Segment Start: Data for this task

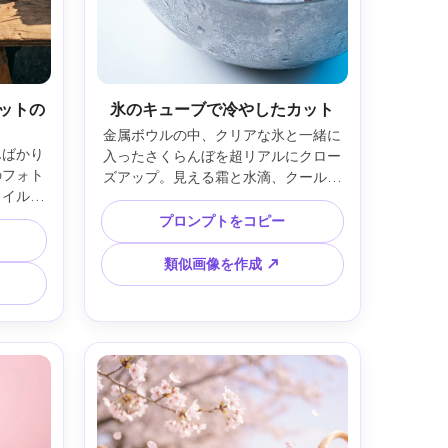
ットの
氷のキューブで冷やしたカット
金属ボウルの中、クリアな氷と一緒に
んばかり
入ったさくらんぼを超リアルにクロー
のフォト
ズアップ。見える霜と水滴、クールな
タイルフ
青いハイライトに映える赤。Sony 
かな影、
A1、90mmマクロレンズ、f/5.6、シャ
プロンプトをコピー
被写界深
ープなテクスチャー、プレミアムな爽
レンズ、
快感、クリーンな商用ライティング --
類似画像を作成 ↗
ュメンタ
ar 4:5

Segment End: Data for this task

> **Exercise directions**
Find the line containing "金属ボウルの中、クリアな氷と一緒に", then output it and every line after it to the end of the data, exactly.

> **Exercise result**
金属ボウルの中、クリアな氷と一緒に
んばかり
入ったさくらんぼを超リアルにクロー
のフォト
ズアップ。見える霜と水滴、クールな
タイルフ
青いハイライトに映える赤。Sony 
かな影、
A1、90mmマクロレンズ、f/5.6、シャ
プロンプトをコピー
被写界深
ープなテクスチャー、プレミアムな爽
レンズ、
快感、クリーンな商用ライティング --
類似画像を作成 ↗
ュメンタ
ar 4:5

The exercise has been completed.